[Monsieur de Camors by Octave Feuillet]@TWC D-Link bookMonsieur de Camors CHAPTER II 26/29
And now, my friend, do me a service.
I am a bear, a savage, a ghost! Assist me to return to life.
Let us go and sup with some sprightly people whose virtue is extraordinary." "Agreed! That is recommended by my physician." "From Cairo? Nothing could be better, my Prince." Half an hour later Louis de Camors, the Prince d'Errol, and a half-dozen guests of both sexes, took possession of an apartment, the closed doors of which we must respect. Next morning, at gray dawn, the party was about to disperse; and at the moment a ragpicker, with a gray beard, was wandering up and down before the restaurant, raking with his hook in the refuse that awaited the public sweepers.

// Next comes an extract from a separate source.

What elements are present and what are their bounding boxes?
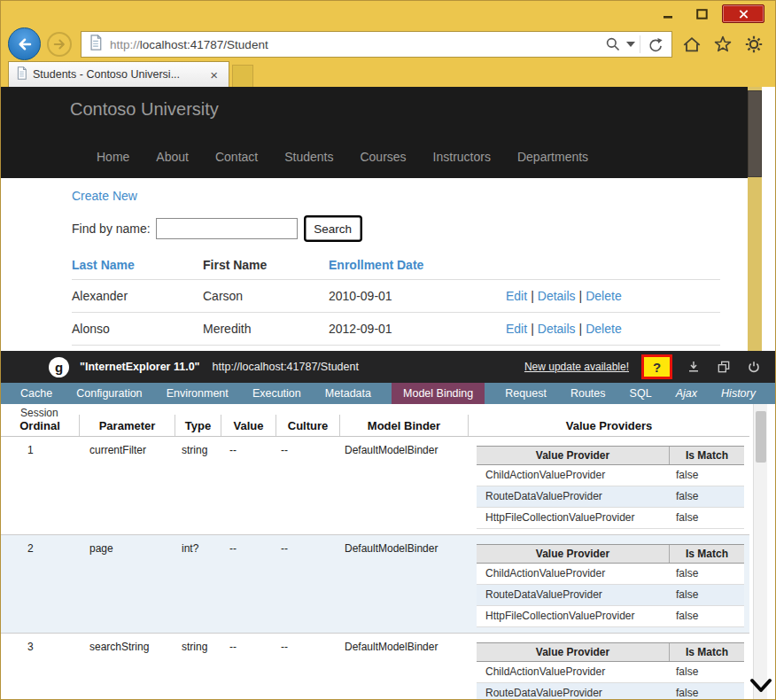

In closing his purse, with an unsteady hand, Camors let fall a shining louis d'or, which rolled into the mud on the sidewalk. The ragpicker looked up with a timid smile. "Ah! Monsieur," he said, "what falls into the trench should belong to the soldier." "Pick it up with your teeth, then," answered Camors, laughing, "and it is yours." The man hesitated, flushed under his sunburned cheeks, and threw a look of deadly hatred upon the laughing group round him.
Then he knelt, buried his chest in the mire, and sprang up next moment with the coin clenched between his sharp white teeth.